Interestingly, TKP was my son. And I comically learned about this fact. As mentioned earlier, TKP would visit every member of our clan at Mukanga Village. Wherever he went, he would greet both men and women with the word, “Bataata.” I used to get baffled that whenever we met, he would address me as his father when I was but just a little boy. He was far much older and had a family.

 

Then one day, after addressing my elder sister with the same tag of Bataata, I asked my grandmother whether the gentleman was normal.

 

Granny: “Yes, he is your son.”

 

“But I am too young to have a son, and of his age for that matter! And, he addresses my sister and my mother the same!”

 

“He’s right,” granny said, smiling. “That’s what you all are to him.”

 

“It can’t be possible. He should address my mother as ‘Mother,” I said, thinking granny was also out of her mind.

 

“It’s because he’s a son of your uncle. It means he is automatically your son,” granny explained.

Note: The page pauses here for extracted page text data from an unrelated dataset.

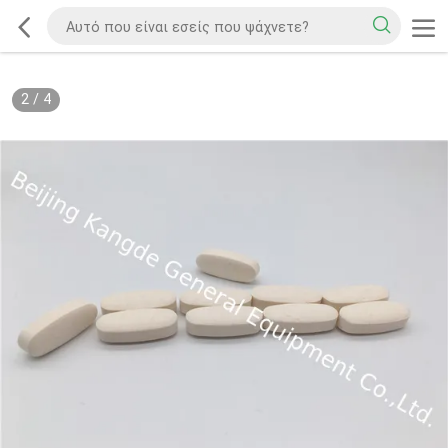
2
/
4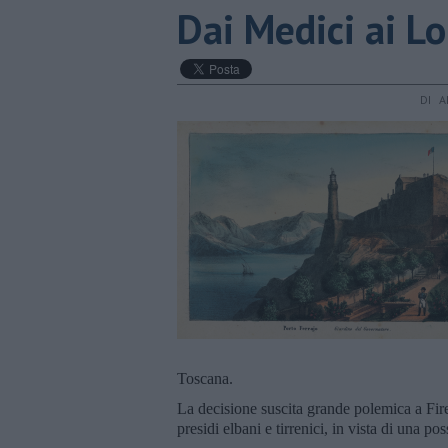
Dai Medici ai L
DI A
Toscana.
La decisione suscita grande polemica a Firen
presidi elbani e tirrenici, in vista di una po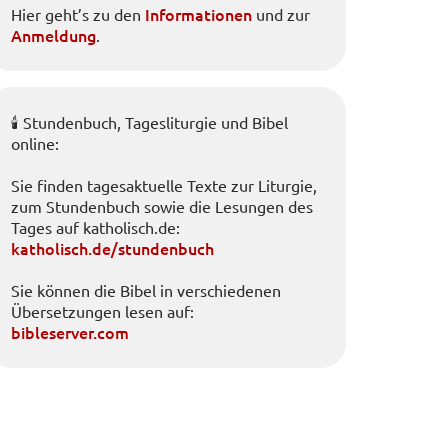
Informationen
Hier geht’s zu den
und zur
Anmeldung
.
🕯️ Stundenbuch, Tagesliturgie und Bibel
online:
Sie finden tagesaktuelle Texte zur Liturgie,
zum Stundenbuch sowie die Lesungen des
Tages auf katholisch.de:
katholisch.de/stundenbuch
Sie können die Bibel in verschiedenen
Übersetzungen lesen auf:
bibleserver.com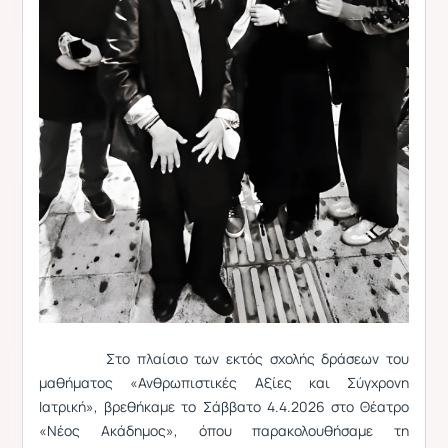
Στο πλαίσιο των εκτός σχολής δράσεων του
μαθήματος «Ανθρωπιστικές Αξίες και Σύγχρονη
Ιατρική», βρεθήκαμε το Σάββατο 4.4.2026 στο Θέατρο
«Νέος Ακάδημος», όπου παρακολουθήσαμε τη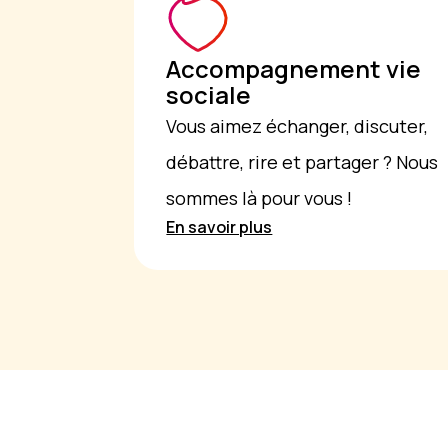
Accompagnement vie
sociale
Vous aimez échanger, discuter,
débattre, rire et partager ? Nous
sommes là pour vous !
En savoir plus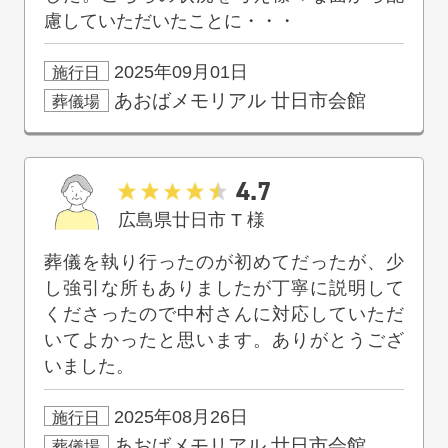
慮していただいたことに・・・
2025年09月01日
施行日
あおばメモリアル
廿日市会館
葬儀場
4.7
広島県廿日市
T
様
葬儀を執り行ったのが初めてだったが、少
し強引な所もありましたが丁寧に説明して
くださったので中村さんに対応していただ
いてよかったと思います。ありがとうござ
いました。
2025年08月26日
施行日
あおばメモリアル
廿日市会館
葬儀場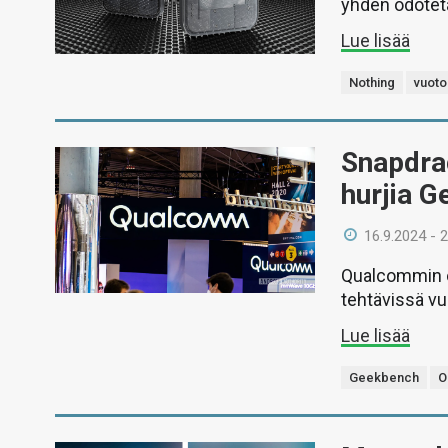
yhden odotet
Lue lisää
Nothing
vuoto
Snapdrag
hurjia 
16.9.2024 - 
Qualcommin od
tehtävissä v
Lue lisää
Geekbench
O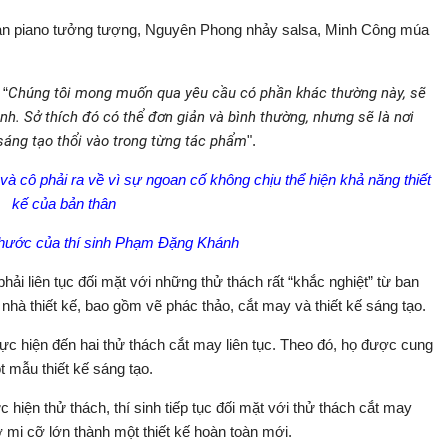
 đàn piano tưởng tượng, Nguyên Phong nhảy salsa, Minh Công múa
 “
Chúng tôi mong muốn qua yêu cầu có phần khác thường này, sẽ
inh. Sở thích đó có thể đơn giản và bình thường, nhưng sẽ là nơi
áng tạo thổi vào trong từng tác phẩm
".
và cô phải ra về vì sự ngoan cố không chịu thể hiện khả năng thiết
kế của bản thân
 hước của thí sinh Phạm Đặng Khánh
phải liên tục đối mặt với những thử thách rất “khắc nghiệt” từ ban
nhà thiết kế, bao gồm vẽ phác thảo, cắt may và thiết kế sáng tạo.
 thực hiện đến hai thử thách cắt may liên tục. Theo đó, họ được cung
 mẫu thiết kế sáng tạo.
hiện thử thách, thí sinh tiếp tục đối mặt với thử thách cắt may
ơ mi cỡ lớn thành một thiết kế hoàn toàn mới.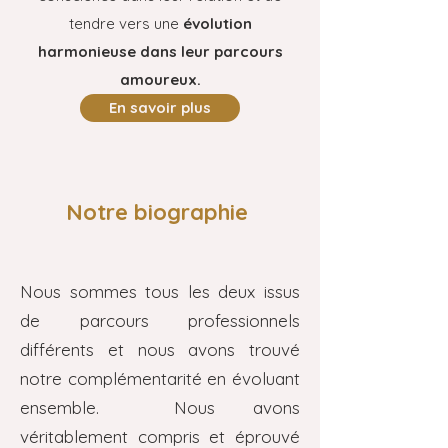
tendre vers une
évolution
harmonieuse dans leur parcours
amoureux.
En savoir plus
Notre biographie
Nous sommes tous les deux issus
de parcours professionnels
différents et nous avons trouvé
notre complémentarité en évoluant
ensemble. Nous avons
véritablement compris et éprouvé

“So, there are children you acquire automatically?”

 

“Yes. Like him and many others that are born from your uncles, your mother’s brothers.”

 

“Okay, so I have many of those. Thank God and tradition that I have TKP as my son, automatically.”

 

 As you can see, he was many things to me. While the loss is painful, I can only draw strength from the scriptures. John 5: 29 gives us hope that there will be a resurrection of those in memorial tombs. TKP will surely be there. Hebrews 6:10 assures us that God is just and will never forget his good deeds while on this planet. Farewell, TKP. Farewell, our shepherd. Farewell, Our counselor. Farewell, my father. Farewell, my son. Farewell Lunga’s modern-day “John the Baptist!”